If the site serves static HTML – traditional server-rendered pages, blogs, news sites, government databases, academic repositories – Scrapy will be faster, more reliable, and more resource-efficient by a wide margin. Its framework features (pipelines, middleware, auto-throttle, built-in exports) save you from reinventing infrastructure that every production scraper needs.
If the site is a modern single-page application, requires user interaction to reveal data, or is behind aggressive anti-bot protection, Puppeteer (or Playwright) is the only realistic option. For a head-to-head breakdown, see Selenium vs Puppeteer. You pay the performance cost because there is no alternative – the data simply does not exist until a browser renders it.
For a broader look at how these tools stack up against other options, see our mega comparison of Playwright, Puppeteer, Selenium, and Scrapy. If your project involves both – a mix of static and dynamic pages across a large site – the scrapy-playwright integration gives you the best of both worlds.

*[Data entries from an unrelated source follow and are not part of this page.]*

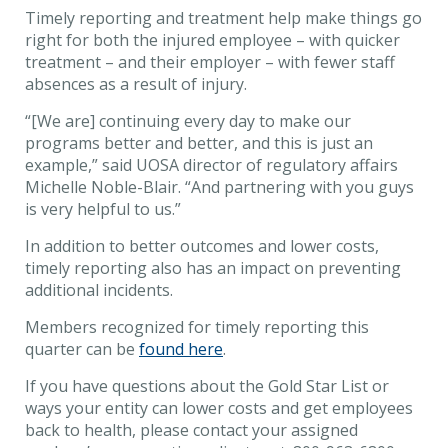
Timely reporting and treatment help make things go
right for both the injured employee – with quicker
treatment – and their employer – with fewer staff
absences as a result of injury.
“[We are] continuing every day to make our
programs better and better, and this is just an
example,” said UOSA director of regulatory affairs
Michelle Noble-Blair. “And partnering with you guys
is very helpful to us.”
In addition to better outcomes and lower costs,
timely reporting also has an impact on preventing
additional incidents.
Members recognized for timely reporting this
quarter can be
found here
.
If you have questions about the Gold Star List or
ways your entity can lower costs and get employees
back to health, please contact your assigned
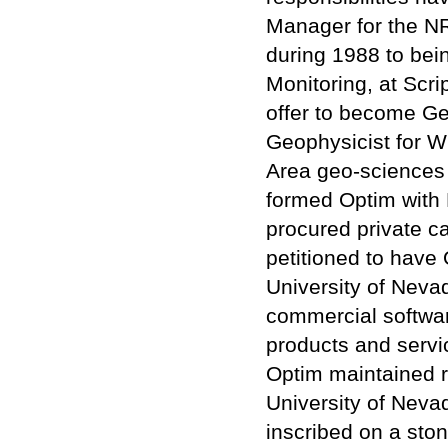
Manager for the N
during 1988 to bei
Monitoring, at Scri
offer to become Geo
Geophysicist for W
Area geo-sciences 
formed Optim with D
procured private c
petitioned to have 
University of Nevad
commercial softwa
products and servi
Optim maintained 
University of Neva
inscribed on a ston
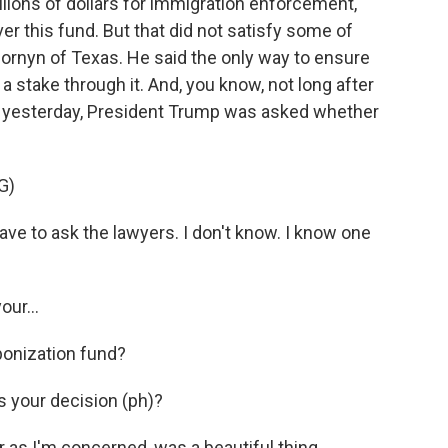
llions of dollars for immigration enforcement,
r this fund. But that did not satisfy some of
ornyn of Texas. He said the only way to ensure
a stake through it. And, you know, not long after
e yesterday, President Trump was asked whether
G)
ve to ask the lawyers. I don't know. I know one
ur...
ponization fund?
 your decision (ph)?
as I'm concerned, was a beautiful thing.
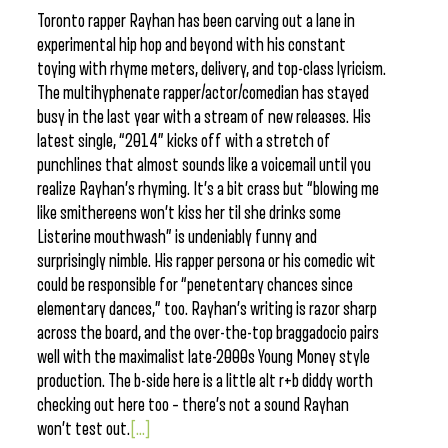
Toronto rapper Rayhan has been carving out a lane in
experimental hip hop and beyond with his constant
toying with rhyme meters, delivery, and top-class lyricism.
The multihyphenate rapper/actor/comedian has stayed
busy in the last year with a stream of new releases. His
latest single, “2014” kicks off with a stretch of
punchlines that almost sounds like a voicemail until you
realize Rayhan’s rhyming. It’s a bit crass but “blowing me
like smithereens won’t kiss her til she drinks some
Listerine mouthwash” is undeniably funny and
surprisingly nimble. His rapper persona or his comedic wit
could be responsible for “penetentary chances since
elementary dances,” too. Rayhan’s writing is razor sharp
across the board, and the over-the-top braggadocio pairs
well with the maximalist late-2000s Young Money style
production. The b-side here is a little alt r+b diddy worth
checking out here too – there’s not a sound Rayhan
won’t test out.
[...]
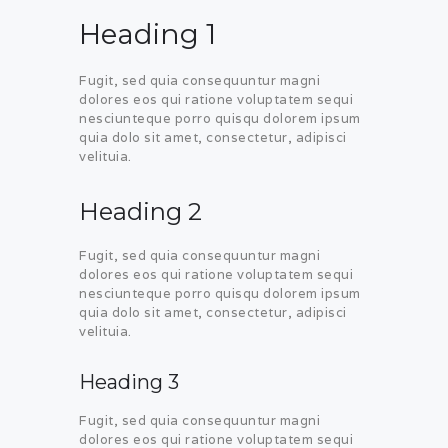
Heading 1
Fugit, sed quia consequuntur magni
dolores eos qui ratione voluptatem sequi
nesciunteque porro quisqu dolorem ipsum
quia dolo sit amet, consectetur, adipisci
velituia.
Heading 2
Fugit, sed quia consequuntur magni
dolores eos qui ratione voluptatem sequi
nesciunteque porro quisqu dolorem ipsum
quia dolo sit amet, consectetur, adipisci
velituia.
Heading 3
Fugit, sed quia consequuntur magni
dolores eos qui ratione voluptatem sequi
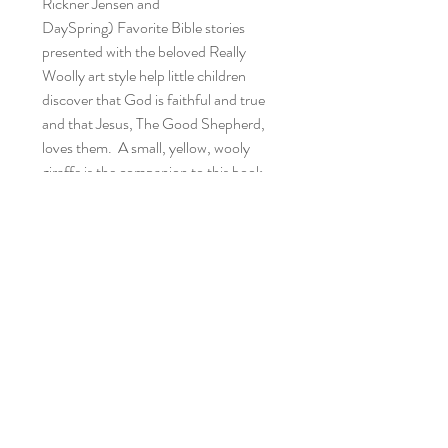
Rickner Jensen and
DaySpring) Favorite Bible stories
presented with the beloved Really
Woolly art style help little children
discover that God is faithful and true
and that Jesus, The Good Shepherd,
loves them. A small, yellow, wooly
giraffe is the companion to this book.
Recycled Reading Buddies
Home
Shop Collection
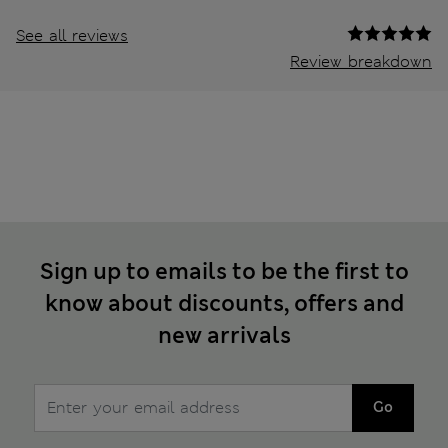
See all reviews
Review breakdown
Sign up to emails to be the first to
know about discounts, offers and
new arrivals
Go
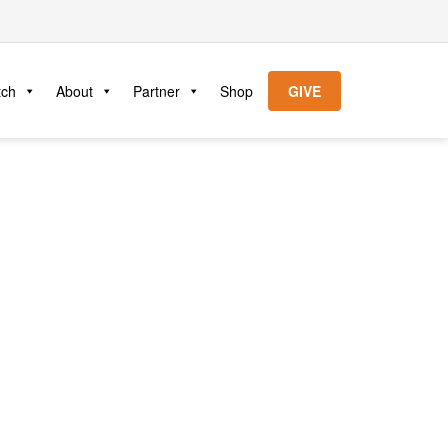
tch
About
Partner
Shop
GIVE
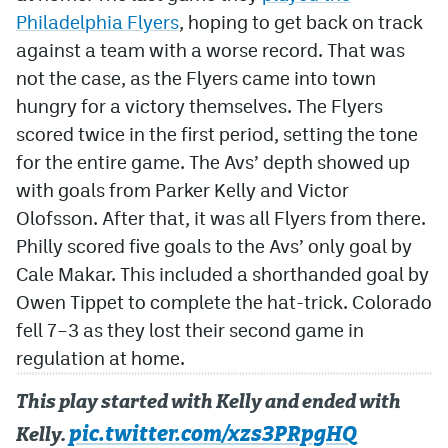
Philadelphia Flyers
, hoping to get back on track
against a team with a worse record. That was
not the case, as the Flyers came into town
hungry for a victory themselves. The Flyers
scored twice in the first period, setting the tone
for the entire game. The Avs’ depth showed up
with goals from Parker Kelly and Victor
Olofsson. After that, it was all Flyers from there.
Philly scored five goals to the Avs’ only goal by
Cale Makar. This included a shorthanded goal by
Owen Tippet to complete the hat-trick. Colorado
fell 7–3 as they lost their second game in
regulation at home.
This play started with Kelly and ended with
pic.twitter.com/xzs3PRpgHQ
Kelly.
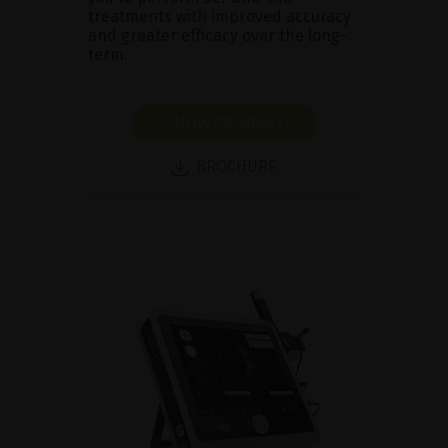
treatments with improved accuracy
and greater efficacy over the long-
term.
SHOW PRODUCT
BROCHURE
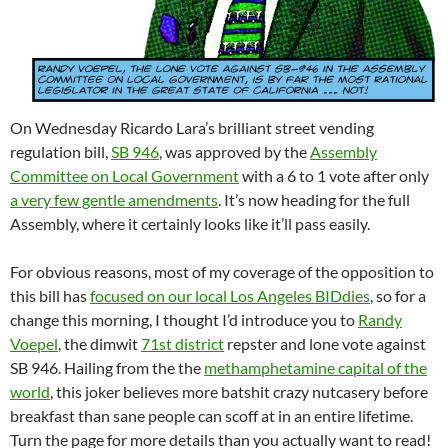
On Wednesday Ricardo Lara’s brilliant street vending
regulation bill,
SB 946
, was approved by the
Assembly
Committee on Local Government
with a 6 to 1 vote after only
a very few gentle amendments
. It’s now heading for the full
Assembly, where it certainly looks like it’ll pass easily.
For obvious reasons, most of my coverage of the opposition to
this bill has
focused on our local Los Angeles BIDdies
, so for a
change this morning, I thought I’d introduce you to
Randy
Voepel
, the dimwit
71st district
repster and lone vote against
SB 946. Hailing from the the
methamphetamine capital of the
world
, this joker believes more batshit crazy nutcasery before
breakfast than sane people can scoff at in an entire lifetime.
Turn the page for more details than you actually want to read!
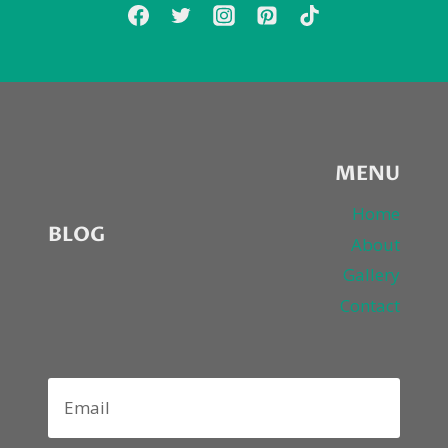
MENU
Home
BLOG
About
Gallery
Contact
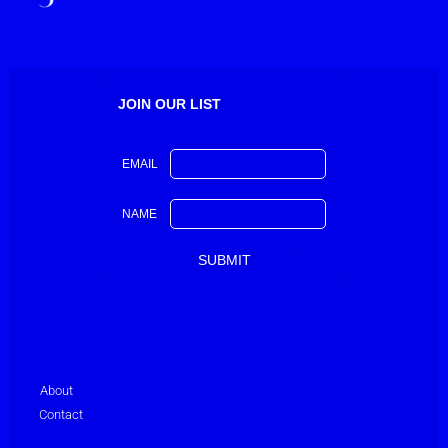
JOIN OUR LIST
EMAIL
NAME
About
Contact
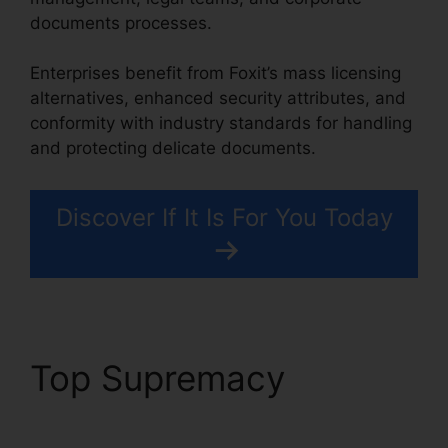
documents processes.
Enterprises benefit from Foxit’s mass licensing
alternatives, enhanced security attributes, and
conformity with industry standards for handling
and protecting delicate documents.
Discover If It Is For You Today
Top Supremacy
Foxit
Phantom License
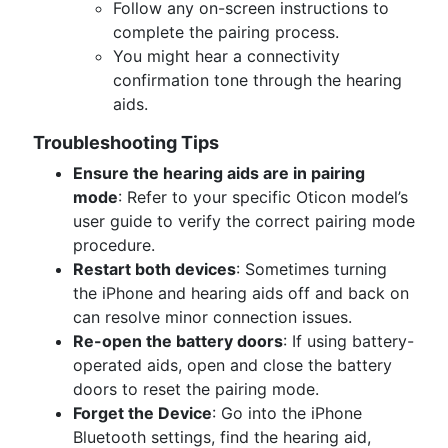
Follow any on-screen instructions to
complete the pairing process.
You might hear a connectivity
confirmation tone through the hearing
aids.
Troubleshooting Tips
Ensure the hearing aids are in pairing
mode
: Refer to your specific Oticon model’s
user guide to verify the correct pairing mode
procedure.
Restart both devices
: Sometimes turning
the iPhone and hearing aids off and back on
can resolve minor connection issues.
Re-open the battery doors
: If using battery-
operated aids, open and close the battery
doors to reset the pairing mode.
Forget the Device
: Go into the iPhone
Bluetooth settings, find the hearing aid,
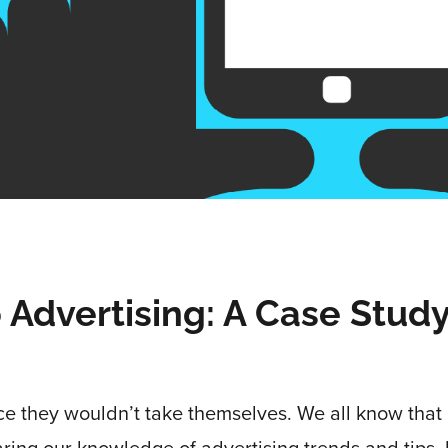
o Advertising: A Case Stud
ce they wouldn’t take themselves. We all know that 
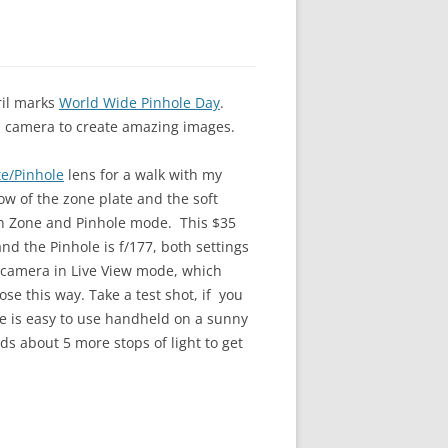
ril marks
World Wide Pinhole Day
.
l camera to create amazing images.
e/Pinhole
lens for a walk with my
ow of the zone plate and the soft
en Zone and Pinhole mode. This $35
nd the Pinhole is f/177, both settings
y camera in Live View mode, which
se this way. Take a test shot, if you
ate is easy to use handheld on a sunny
s about 5 more stops of light to get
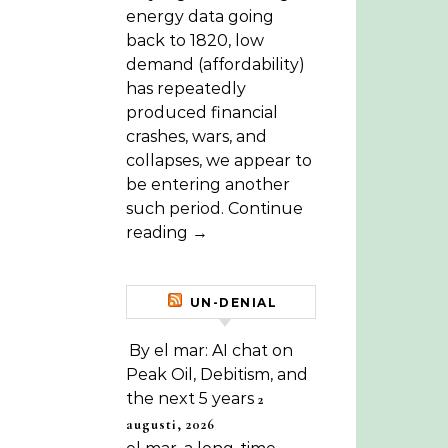
energy data going
back to 1820, low
demand (affordability)
has repeatedly
produced financial
crashes, wars, and
collapses, we appear to
be entering another
such period. Continue
reading →
UN-DENIAL
By el mar: AI chat on
Peak Oil, Debitism, and
the next 5 years
2
augusti, 2026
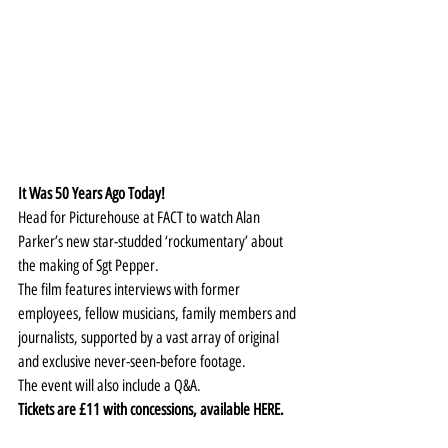
It Was 50 Years Ago Today!
Head for Picturehouse at FACT to watch Alan 
Parker’s new star-studded ‘rockumentary’ about 
the making of Sgt Pepper.
The film features interviews with former 
employees, fellow musicians, family members and 
journalists, supported by a vast array of original 
and exclusive never-seen-before footage.
The event will also include a Q&A.
Tickets are £11 with concessions, available 
HERE
.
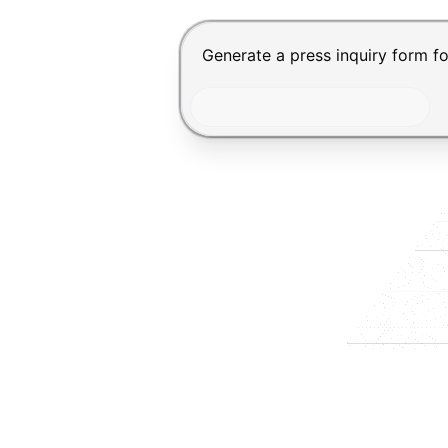
Chat input for the Makeform, bes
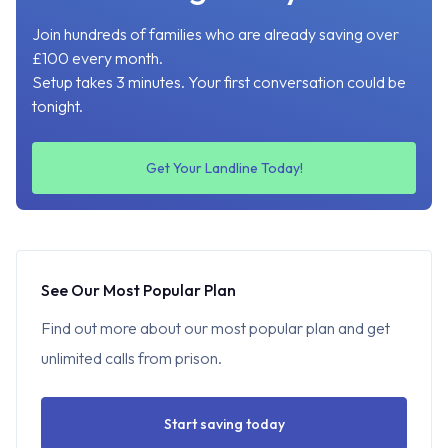
Join hundreds of families who are already saving over
£100 every month.
Setup takes 3 minutes. Your first conversation could be
tonight.
Get Your Landline Today!
See Our Most Popular Plan
Find out more about our most popular plan and get
unlimited calls from prison.
Start saving today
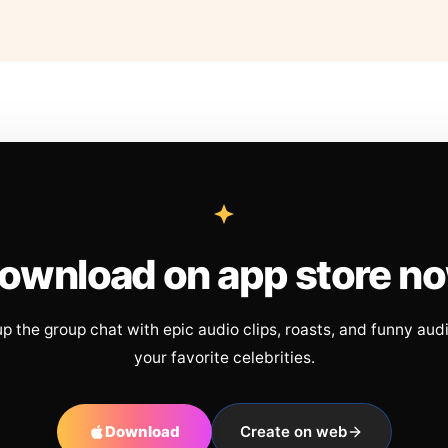
ownload on app store n
up the group chat with epic audio clips, roasts, and funny aud
your favorite celebrities.
Download
Create on web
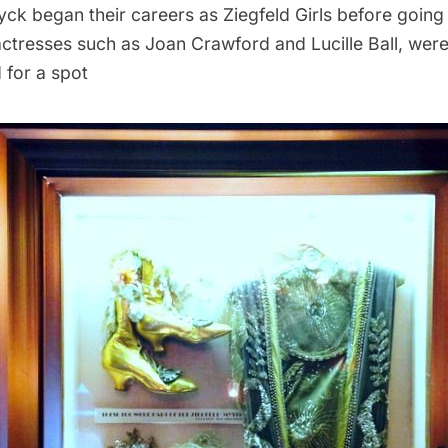
ck began their careers as Ziegfeld Girls before goin
actresses such as Joan Crawford and Lucille Ball, wer
 for a spot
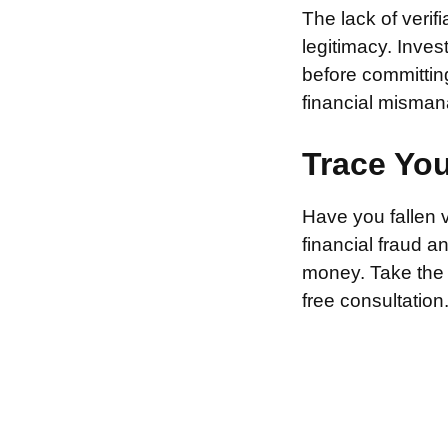
The lack of verif
legitimacy. Inve
before committin
financial misman
Trace Yo
Have you fallen 
financial fraud 
money. Take the f
free consultation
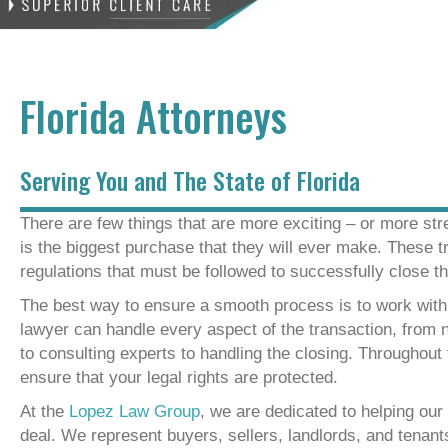
Florida Attorneys
Serving You and The State of Florida
There are few things that are more exciting – or more str
is the biggest purchase that they will ever make. These t
regulations that must be followed to successfully close th
The best way to ensure a smooth process is to work wit
lawyer can handle every aspect of the transaction, from 
to consulting experts to handling the closing. Throughout 
ensure that your legal rights are protected.
At the
Lopez Law Group
, we are dedicated to helping our
deal. We represent buyers, sellers, landlords, and tenants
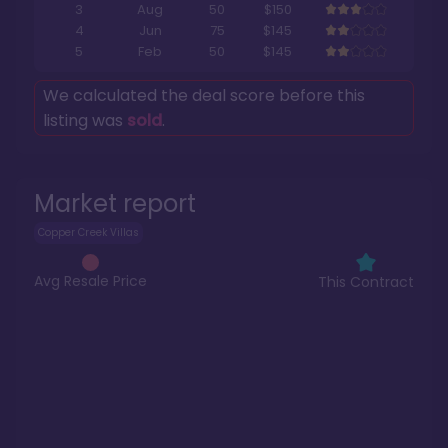
3
Aug
50
$150
4
Jun
75
$145
5
Feb
50
$145
We calculated the deal score before this
listing was
sold
.
Market report
Copper Creek Villas
Avg Resale Price
This Contract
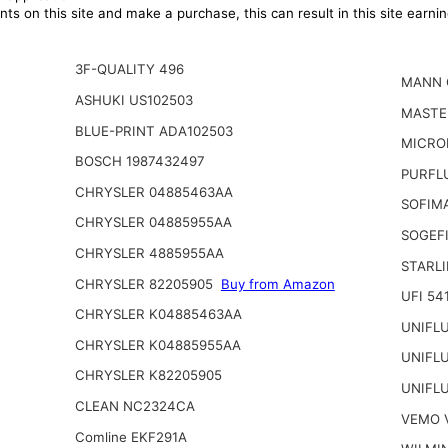
ts on this site and make a purchase, this can result in this site earn
3F-QUALITY 496
MANN 
ASHUKI US102503
MASTE
BLUE-PRINT ADA102503
MICRO
BOSCH 1987432497
PURFL
CHRYSLER 04885463AA
SOFIM
CHRYSLER 04885955AA
SOGEFI
CHRYSLER 4885955AA
STARL
CHRYSLER 82205905
Buy from Amazon
UFI 54
CHRYSLER K04885463AA
UNIFL
CHRYSLER K04885955AA
UNIFL
CHRYSLER K82205905
UNIFL
CLEAN NC2324CA
VEMO 
Comline EKF291A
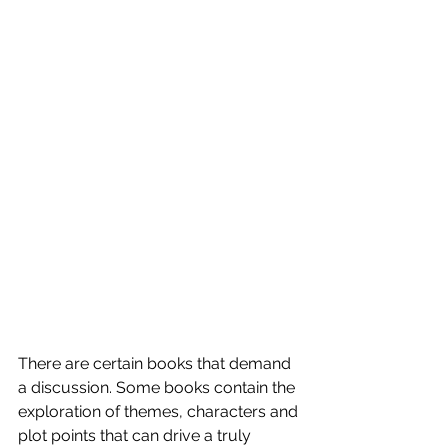
There are certain books that demand 
a discussion. Some books contain the 
exploration of themes, characters and 
plot points that can drive a truly 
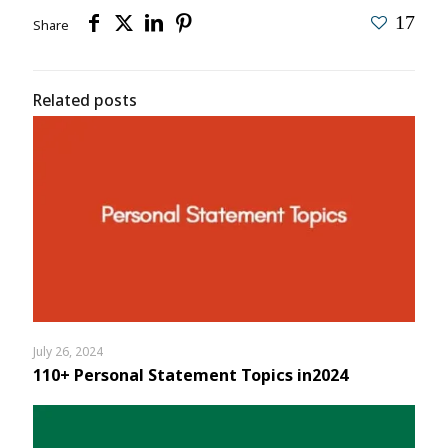
17
Share
Related posts
July 26, 2024
110+ Personal Statement Topics in2024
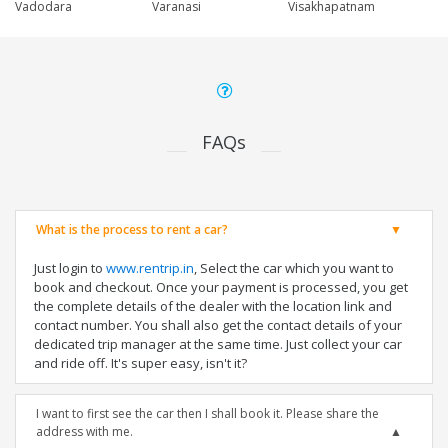
Vadodara
Varanasi
Visakhapatnam
FAQs
What is the process to rent a car?
Just login to
www.rentrip.in
, Select the car which you want to
book and checkout. Once your payment is processed, you get
the complete details of the dealer with the location link and
contact number. You shall also get the contact details of your
dedicated trip manager at the same time. Just collect your car
and ride off. It's super easy, isn't it?
I want to first see the car then I shall book it. Please share the
address with me.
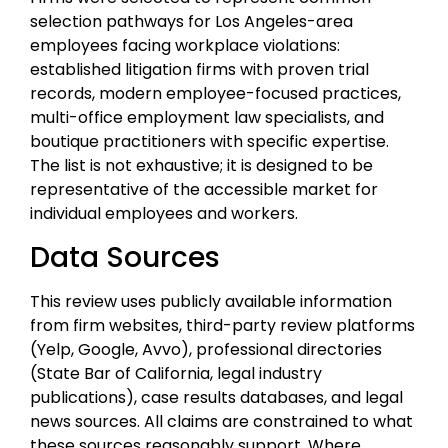
selection pathways for Los Angeles-area
employees facing workplace violations:
established litigation firms with proven trial
records, modern employee-focused practices,
multi-office employment law specialists, and
boutique practitioners with specific expertise.
The list is not exhaustive; it is designed to be
representative of the accessible market for
individual employees and workers.
Data Sources
This review uses publicly available information
from firm websites, third-party review platforms
(Yelp, Google, Avvo), professional directories
(State Bar of California, legal industry
publications), case results databases, and legal
news sources. All claims are constrained to what
these sources reasonably support. Where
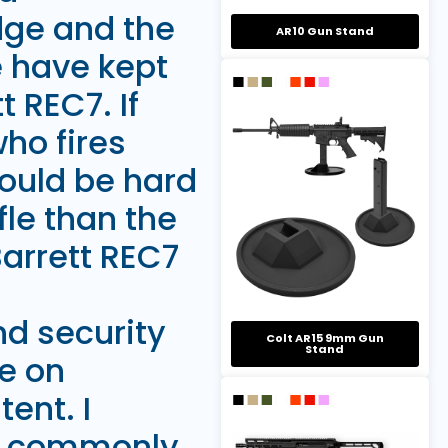
dge and the
AR10 Gun Stand
e have kept
 REC7. If
who fires
ould be hard
fle than the
 Barrett REC7
d security
Colt AR15 9mm Gun
Stand
e on
ent. I
th commonly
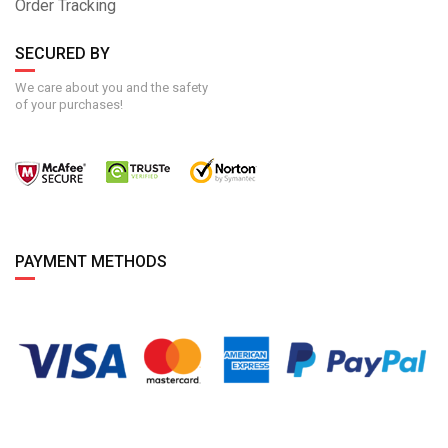
Order Tracking
SECURED BY
We care about you and the safety
of your purchases!
PAYMENT METHODS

Use Scrapy’s engine for scheduling, rate limiting, and data processing; use a browser only for the pages that actually need one.
The worst outcome is using Puppeteer to scrape a static site at scale (wasting 10x the resources) or using Scrapy against a JavaScript-rendered SPA (getting empty responses). Match the tool to the problem, and both will serve you well.